Data Structure Metrics

Last updated: December 4, 2002

Dynamic metrics for program size and structure try to answer the question: how large is a program and how complex is its control structure?

Array Intensive Metrics

Many "scientific" benchmarks are deemed so because the dominant data structures are arrays. The looping and access patterns used for array operations are then expected to provide opportunities for optimization. Determining if a program is array intensive will then be a problem of determining if there are a significant, or dominant number of array accesses. Note that since Java multi-dimensional arrays are stored as arrays of arrays, the number of array access operations required for each multi-dimensional array element is magnified. To avoid skewing results, the type of element located at the array element should be inspected, and if it is an array type it should be discounted.

data.arrayDensity.value: This is a metric describing the relative importance of array access operations. For uniformity, we express it as the average number of array access operations excluding accesses where the target value is not of array type, per kbc of executed code. A data.arrayDensity.value of greater than 100 indicates an array intensive program. A corresponding data.arrayDensity.continuous metric measures the same quantity incrementally, at various intervals in program execution.

Floating-Point Intensive Metrics

Programs that do numerous floating point calculations also tend to be considered "scientific". Different optimizations apply though; including the choice of appropriate math libraries optimized for speed or compatibility, opportunities for more aggressive floating point transformations and so on. Fortunately, floating-point operations are quite rarely used in most applications that do not actually focus on floating-point data, and so identifying floating-point intensive benchmarks is relatively straightforward from a simple ratio of instruction types.

data.floatDensity.value: This single value describes the relative importance of floating-point operations. It is computed as the average number of floating point operations (including float and double types, and also loads and stores of float or double values) per kbc of executed code. A data.floatDensity.value greater than 100 indicates a floating-point intensive program. A corresponding data.floatDensity.continuous metric measures the same quantity at various program execution intervals.

Pointer Intensive Metrics

Dynamic data structures are manipulated and traversed through pointers or object references. Programs that use dynamic data structures are thus expected to perform a greater number of object dereferences than a program which uses arrays as primary data structures; a basic metric can be developed from this observation. Of course a language such as Java which encourages object usage can easily skew this sort of measurement: an array-intensive program that stores array elements as objects (e.g., Complex objects) will result in as many object references as array references.

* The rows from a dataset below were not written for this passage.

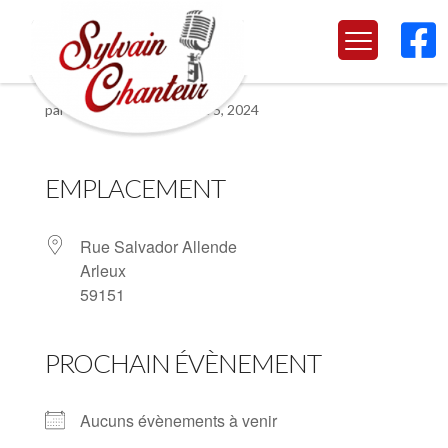

Arleux
par
Sylvain Chanteur
|
Déc 5, 2024
EMPLACEMENT
Rue Salvador Allende
Arleux
59151
PROCHAIN ÉVÈNEMENT
Aucuns évènements à venir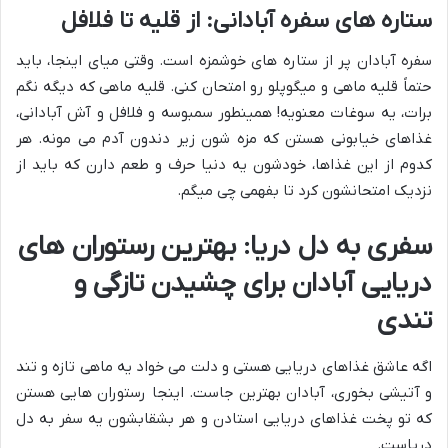
ستاره های سفره آبادانی: از قلیه تا فلافل
سفره آبادان پر از ستاره های خوشمزه است. وقتی میای اینجا، باید
حتماً قلیه ماهی و میگوپلو رو امتحان کنی. قلیه ماهی که دیگه نگم
برات، یه سوغات معنویه! همینطور سمبوسه و فلافل و آش آبادانی،
غذاهای خیابونی هستن که مزه شون زیر دندون آدم می مونه. هر
کدوم از این غذاها، خودشون یه دنیا حرف و طعم دارن که باید از
نزدیک امتحانشون کرد تا بفهمی چی میگم.
سفری به دل دریا: بهترین رستوران های
دریایی آبادان برای چشیدن تازگی و
تندی
اگه عاشق غذاهای دریایی هستی و دلت می خواد یه ماهی تازه و تند
و آتیشی بخوری، آبادان بهترین جاست. اینجا رستوران هایی هستن
که تو پخت غذاهای دریایی استادن و هر بشقابشون یه سفر به دل
دریاست.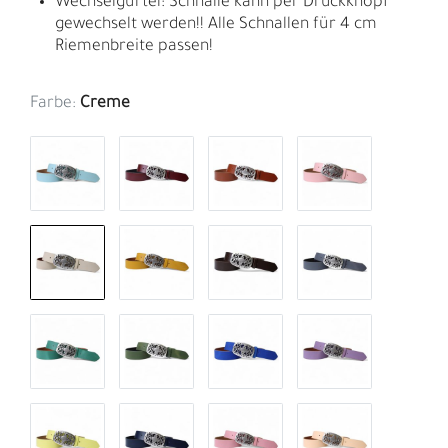
Wechselgürtel: Schnalle kann per Druckknopf
gewechselt werden!! Alle Schnallen für 4 cm
Riemenbreite passen!
Farbe:
Creme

data.pointerDensity.value: This metric gives a coarse indication of the importance of pointer references in a program. It is computed as the average number of loads of object references per kbc of executed code. The value 100 is used as a 7 threshold for considering a program likely to be pointer intensive. A continuous version, data.pointerDensity.continuous is also easily defined.
A potentially more accurate way of determining whether a program makes extensive use of dynamic, pointer-based data structures is to measure the graph diameter (length of longest path) of all data structures -- a very small diameter indicates very "flat" data structures, where pointer traversals will be shorter; a larger diameter indicates the need for deeper traversals to locate data. Again this approximate measure can be easily defeated by particular programming strategies: an array containing objects that maintain references to their immediate grid neighbours will have a relatively high diameter, whether or not the references are necessary or even used.

data.pointerDiameter.value: This metric describes the length of the longest path of each weakly-connected data structure. Data structure roots can be approximated from the same root sets used by garbage collectors. Pointer polymorphism is typically measured as an average or maximum number of target addresses per pointer, and symmetrically number of pointers per target address (Cheng and Hwu argue that both are required for a more accurate measurement). This can be computed as a value metric; a bin version can also be appropriate, and is defined following.

data.pointsToCount.value: This along with the symmetric data.pointsFromCount.value measures the average number of distinct objects referenced by each object references and the average number of object references directed at each object respectively. A continuous version can of course also be defined.

data.pointsTo.bin: A pointer analysis system is most interested in identifying pointers that can be directed at one address, possibly two, but further divisions are often unnecessary. A bin metric can provide a more appropriate view in this case. Each bin gives the percentage of object references that referenced 1 object, 2 objects, and 3 or more objects. The symmetric companion bin, data.pointsFrom.bin, has bins for the percentage of objects that had 1, 2 or 3 or more references.